Population structure, gene flow and migration
We performed principal component analysis (PCA) based on 22 individuals, with samples grouped into either GTN or MR region (Supplementary Information, Fig. S2). Overlap of the centres of the two PCA ellipses indicates similar genetic composition between the two putative subpopulations, though the overlap is not total. The larger-sized ellipse for the MR subpopulation reflects the higher levels of genetic diversity observed there. To deal with missing genotype data, the PCA analysis used mean imputation, whereby missing values were replaced with mean values for the observed allele frequencies of each loci. Whilst this is one approach to dealing with missingness, visualising population structure with mean-imputed missing data may bias the results (Yi and Latch 2022). Although the PCA suggests there is little differentiation in the population and is therefore consistent with other findings in the study, this result should be treated with caution.

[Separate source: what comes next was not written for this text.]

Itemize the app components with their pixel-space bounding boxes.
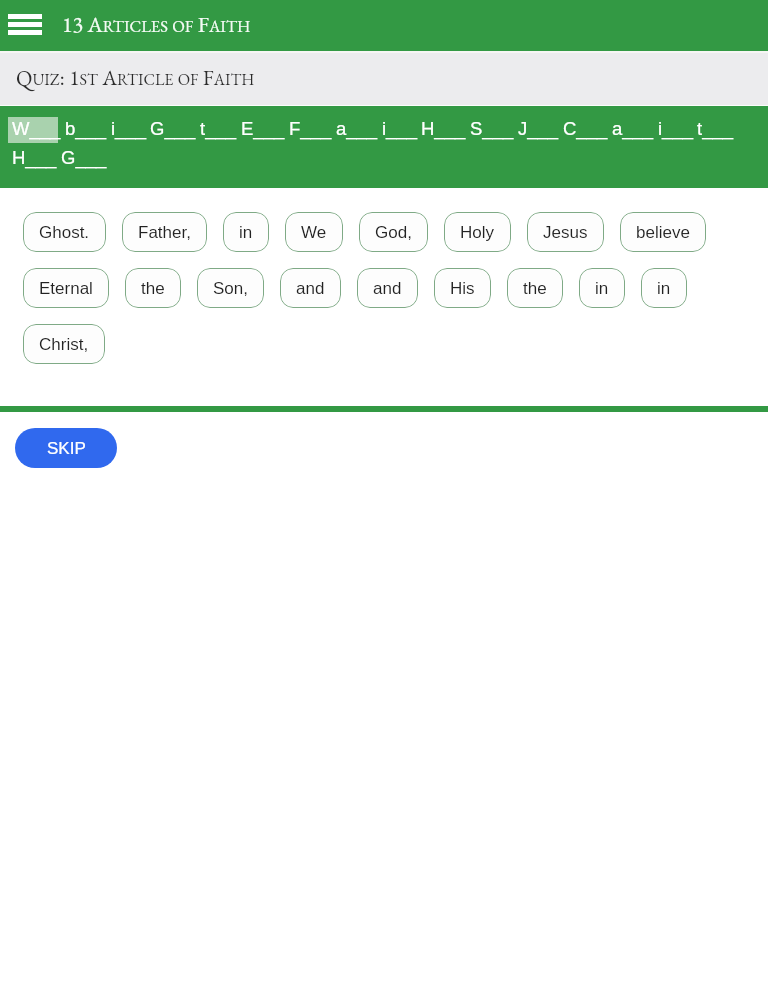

STRUCTURE analysis revealed mixed results for each evaluation method. ∆K (Evanno method) consistently inferred structure with two distinct clusters (k = 2). Kplots (Puechmaille method) and x̄-LnP values inferred no structure (k = 1) for the Admixture model and Population Informed model, and STRUCTURE bar plots were consistent with this result (Supplementary Information, Fig. S3). BayesAss analysis indicated a marginally higher level of contemporary migration from MR to GTN (m = 0.2606, 95% CI: − 0.080 ± 0.104), compared to migration in the opposite direction (GTN to MR: m = 0.2365, 95% CI: − 0.138 ± 0.176).
Estimation of average inbreeding relative to the total population (i.e. inbreeding due to population subdivision) generated an Fst of − 0.022 for the Malayan tiger, indicating little or no differentiation between putative subpopulations.
Mitochondrial diversity
In this study, we constructed two hapolotype networks: one specific to the Malayan tiger (174 bp sequence) and a second network to include all tiger supspecies (shared 136 bp sequence), though results should be treated with caution due to limitations of sequence data. We constructed the first haplotype network from a 174 bp cytochrome-b sequence, obtained from 22 tiger samples from Peninsular Malaysia, revealing a total of eight haplotypes (H1-H8, Fig. 3), of which two (H3 and H5) were unique to GTN and two (H4 and H8) were unique to MR. We compared the newly-collected Malayan tiger cytochrome-b sequences in this study to mtDNA haplotypes in Luo et al. (2004) (COR4, COR5, COR6, COR7, COR8) and J. Ryan unpubl. data (EF17935-EF179376 and EU184691-EU184702), and found new sequences from this study overlap with previously discovered haploytypes from Luo et al. (2004) (Supplementary Information, Fig. S4).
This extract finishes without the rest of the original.